The loss of the Riverfront Times is a loss not only for the St. Louis journalism community, but the entire region. Our society functions best with a diversity of voices telling the stories of the human experience, and the RFT was a major voice in that chorus in St. Louis.
The journalists who worked there now join an alarming number of journalists laid off, bought out or otherwise sent packing in an industry with fewer jobs and even fewer employers. Since 2005, the U.S. has lost nearly 2,900 newspapers and 43,000 journalists – that’s 2.5 newspapers closing per week as of 2023, according to the Medill School of Journalism. That has implications beyond career catastrophes for journalists: there are now 204 counties in the U.S. without a single news outlet, including four in southern Illinois, and 1,562 counties nationwide who must rely on only one local news outlet.

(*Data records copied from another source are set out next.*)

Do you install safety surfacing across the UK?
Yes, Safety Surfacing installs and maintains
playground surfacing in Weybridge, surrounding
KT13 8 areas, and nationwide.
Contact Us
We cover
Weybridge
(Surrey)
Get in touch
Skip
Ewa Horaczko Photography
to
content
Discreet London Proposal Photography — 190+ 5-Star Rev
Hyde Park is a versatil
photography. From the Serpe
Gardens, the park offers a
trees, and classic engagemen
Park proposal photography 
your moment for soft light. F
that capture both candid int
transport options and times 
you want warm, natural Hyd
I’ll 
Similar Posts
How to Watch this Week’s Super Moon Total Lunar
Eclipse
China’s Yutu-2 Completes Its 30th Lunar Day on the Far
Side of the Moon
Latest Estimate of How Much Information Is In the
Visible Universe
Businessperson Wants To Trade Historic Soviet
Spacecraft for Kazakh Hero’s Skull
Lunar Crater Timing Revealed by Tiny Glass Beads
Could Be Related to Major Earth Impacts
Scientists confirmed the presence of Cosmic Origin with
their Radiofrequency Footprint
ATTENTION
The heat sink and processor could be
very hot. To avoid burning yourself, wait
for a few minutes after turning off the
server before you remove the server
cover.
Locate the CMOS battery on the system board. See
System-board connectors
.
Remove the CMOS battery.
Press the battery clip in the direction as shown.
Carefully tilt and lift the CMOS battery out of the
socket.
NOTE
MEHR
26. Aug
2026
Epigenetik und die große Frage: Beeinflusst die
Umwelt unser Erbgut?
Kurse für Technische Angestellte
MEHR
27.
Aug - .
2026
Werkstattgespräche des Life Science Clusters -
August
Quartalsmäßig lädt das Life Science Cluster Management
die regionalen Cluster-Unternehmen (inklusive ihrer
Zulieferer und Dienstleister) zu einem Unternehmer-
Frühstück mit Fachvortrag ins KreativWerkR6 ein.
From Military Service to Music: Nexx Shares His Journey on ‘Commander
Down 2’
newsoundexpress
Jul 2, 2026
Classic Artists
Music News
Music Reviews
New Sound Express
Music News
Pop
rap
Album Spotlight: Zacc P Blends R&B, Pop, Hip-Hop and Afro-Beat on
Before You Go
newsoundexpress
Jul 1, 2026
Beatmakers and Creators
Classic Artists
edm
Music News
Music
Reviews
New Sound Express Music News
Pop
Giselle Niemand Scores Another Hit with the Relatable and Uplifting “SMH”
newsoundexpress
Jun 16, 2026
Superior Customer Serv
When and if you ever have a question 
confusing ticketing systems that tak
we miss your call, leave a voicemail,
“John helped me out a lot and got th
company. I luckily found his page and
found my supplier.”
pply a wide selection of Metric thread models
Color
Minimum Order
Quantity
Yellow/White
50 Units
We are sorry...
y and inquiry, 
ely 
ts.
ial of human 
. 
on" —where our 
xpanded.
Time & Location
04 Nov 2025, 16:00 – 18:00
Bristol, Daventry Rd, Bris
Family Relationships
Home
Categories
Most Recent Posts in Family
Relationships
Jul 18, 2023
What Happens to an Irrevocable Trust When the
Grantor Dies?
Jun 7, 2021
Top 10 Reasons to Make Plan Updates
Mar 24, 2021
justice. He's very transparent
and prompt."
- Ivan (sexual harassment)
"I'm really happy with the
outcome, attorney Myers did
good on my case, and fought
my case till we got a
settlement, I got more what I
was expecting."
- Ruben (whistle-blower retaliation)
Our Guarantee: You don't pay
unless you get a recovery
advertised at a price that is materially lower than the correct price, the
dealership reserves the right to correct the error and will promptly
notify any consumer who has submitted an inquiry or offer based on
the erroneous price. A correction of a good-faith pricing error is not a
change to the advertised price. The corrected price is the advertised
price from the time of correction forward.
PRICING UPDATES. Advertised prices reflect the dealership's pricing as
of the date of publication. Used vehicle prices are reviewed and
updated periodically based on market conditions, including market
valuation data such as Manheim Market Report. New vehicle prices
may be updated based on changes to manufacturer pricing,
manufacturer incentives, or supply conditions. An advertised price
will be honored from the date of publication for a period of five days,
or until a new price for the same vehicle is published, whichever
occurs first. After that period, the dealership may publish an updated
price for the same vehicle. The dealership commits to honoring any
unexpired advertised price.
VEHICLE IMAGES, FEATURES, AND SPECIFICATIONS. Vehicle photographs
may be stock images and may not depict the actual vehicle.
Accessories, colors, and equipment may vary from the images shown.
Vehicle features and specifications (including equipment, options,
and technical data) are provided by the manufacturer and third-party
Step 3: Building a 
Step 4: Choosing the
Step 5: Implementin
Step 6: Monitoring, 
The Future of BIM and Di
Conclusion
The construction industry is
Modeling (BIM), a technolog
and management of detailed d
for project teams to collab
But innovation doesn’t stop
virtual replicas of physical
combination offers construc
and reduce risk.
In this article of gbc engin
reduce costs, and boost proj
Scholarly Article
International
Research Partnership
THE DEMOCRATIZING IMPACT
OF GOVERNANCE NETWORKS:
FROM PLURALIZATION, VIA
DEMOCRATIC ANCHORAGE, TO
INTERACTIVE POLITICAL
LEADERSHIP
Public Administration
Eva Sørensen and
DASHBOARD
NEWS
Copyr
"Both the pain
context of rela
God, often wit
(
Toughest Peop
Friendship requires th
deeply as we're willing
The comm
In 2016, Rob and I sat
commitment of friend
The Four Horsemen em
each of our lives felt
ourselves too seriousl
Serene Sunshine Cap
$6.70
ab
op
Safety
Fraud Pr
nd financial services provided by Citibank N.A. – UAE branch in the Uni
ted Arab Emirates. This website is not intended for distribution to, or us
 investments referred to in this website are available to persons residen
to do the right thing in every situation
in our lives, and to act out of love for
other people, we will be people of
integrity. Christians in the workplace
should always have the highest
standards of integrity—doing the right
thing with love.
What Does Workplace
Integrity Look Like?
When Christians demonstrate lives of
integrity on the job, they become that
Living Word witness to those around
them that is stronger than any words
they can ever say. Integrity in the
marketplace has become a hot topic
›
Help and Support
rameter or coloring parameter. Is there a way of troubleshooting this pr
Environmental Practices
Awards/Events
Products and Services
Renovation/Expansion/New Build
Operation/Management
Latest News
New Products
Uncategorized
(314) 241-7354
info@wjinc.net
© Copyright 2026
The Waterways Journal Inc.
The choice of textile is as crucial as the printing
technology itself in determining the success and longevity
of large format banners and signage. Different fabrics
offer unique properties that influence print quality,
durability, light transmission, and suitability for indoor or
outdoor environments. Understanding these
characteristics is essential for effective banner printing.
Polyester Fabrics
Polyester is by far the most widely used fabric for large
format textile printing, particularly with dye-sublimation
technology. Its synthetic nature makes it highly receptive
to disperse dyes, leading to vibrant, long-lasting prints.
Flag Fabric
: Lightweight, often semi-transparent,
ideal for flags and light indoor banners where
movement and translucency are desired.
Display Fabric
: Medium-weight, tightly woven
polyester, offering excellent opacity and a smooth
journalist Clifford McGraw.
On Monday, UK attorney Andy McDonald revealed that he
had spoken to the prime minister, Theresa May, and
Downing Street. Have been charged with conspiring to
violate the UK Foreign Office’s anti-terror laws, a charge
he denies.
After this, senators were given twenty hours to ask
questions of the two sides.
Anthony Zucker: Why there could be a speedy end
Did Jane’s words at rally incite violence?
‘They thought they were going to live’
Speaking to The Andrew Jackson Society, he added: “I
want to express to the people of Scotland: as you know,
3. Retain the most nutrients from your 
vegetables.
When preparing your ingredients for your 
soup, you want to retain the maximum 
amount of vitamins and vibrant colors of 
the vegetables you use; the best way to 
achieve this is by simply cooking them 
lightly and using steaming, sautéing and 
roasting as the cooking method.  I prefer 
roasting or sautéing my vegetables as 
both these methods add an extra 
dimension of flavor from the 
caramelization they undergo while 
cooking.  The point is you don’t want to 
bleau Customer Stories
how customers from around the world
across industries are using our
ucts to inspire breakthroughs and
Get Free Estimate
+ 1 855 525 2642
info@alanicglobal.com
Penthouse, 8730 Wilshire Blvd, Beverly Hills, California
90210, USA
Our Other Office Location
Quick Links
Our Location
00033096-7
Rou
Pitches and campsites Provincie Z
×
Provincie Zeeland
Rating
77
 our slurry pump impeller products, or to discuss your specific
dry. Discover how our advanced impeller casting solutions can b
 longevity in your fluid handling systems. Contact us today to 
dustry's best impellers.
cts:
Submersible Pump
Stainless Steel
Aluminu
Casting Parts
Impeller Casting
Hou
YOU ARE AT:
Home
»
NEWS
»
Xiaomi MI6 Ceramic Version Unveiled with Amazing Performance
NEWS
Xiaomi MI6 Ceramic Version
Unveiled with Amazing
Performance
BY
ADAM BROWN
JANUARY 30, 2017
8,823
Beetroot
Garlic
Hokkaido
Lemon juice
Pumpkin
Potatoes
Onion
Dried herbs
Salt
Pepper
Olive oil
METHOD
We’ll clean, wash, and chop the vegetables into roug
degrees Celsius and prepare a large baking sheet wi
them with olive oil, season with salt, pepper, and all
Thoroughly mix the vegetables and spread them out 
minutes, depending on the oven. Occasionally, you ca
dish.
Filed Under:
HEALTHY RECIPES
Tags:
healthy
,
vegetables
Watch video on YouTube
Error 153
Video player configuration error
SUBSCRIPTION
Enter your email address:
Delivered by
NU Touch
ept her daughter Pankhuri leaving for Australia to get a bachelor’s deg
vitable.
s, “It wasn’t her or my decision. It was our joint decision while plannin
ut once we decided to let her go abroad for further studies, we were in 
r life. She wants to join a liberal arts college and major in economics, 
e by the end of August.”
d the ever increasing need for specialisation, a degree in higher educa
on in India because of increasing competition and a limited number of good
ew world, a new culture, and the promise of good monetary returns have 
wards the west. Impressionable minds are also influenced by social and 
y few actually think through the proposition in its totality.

This is bad for journalism, bad for the community, and bad for democracy. The public needs to understand the crisis facing journalism and support their local news outlets. There is no news organization that is going to write every story you want the way that you want it. But sitting back and complaining about paywalls and subscription rates will eventually lead to a silence across the news wires in your community. And research has shown that fewer journalists covering local government leads to higher inefficiencies and fraud, higher taxes, and decreased voter turnout.
I am heartbroken both for the loss of the RFT and for our colleagues who are now looking for work. The Society of Professional Journalists has a number of resources to help journalists find new positions (spj.org/together.asp) and the St. Louis Pro chapter hopes to help them in any way we can.